*** Opening LISTED RECORDS ***

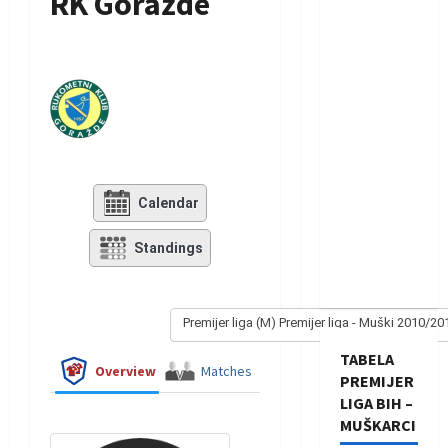
RK Goražde
Calendar
Standings
Premijer liga (M) Premijer liga - Muški 2010/20
TABELA
Overview
Matches
PREMIJER
LIGA BIH –
MUŠKARCI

*** Closing LISTED RECORDS ***

_DESCRIPTION OF THE TASK_: The records above must be retyped exactly. Please omit the pictures.

_OUTPUT OF THE TASK_:
RK Goražde
Calendar
Standings
Premijer liga (M) Premijer liga - Muški 2010/20
TABELA
Overview
Matches
PREMIJER
LIGA BIH –
MUŠKARCI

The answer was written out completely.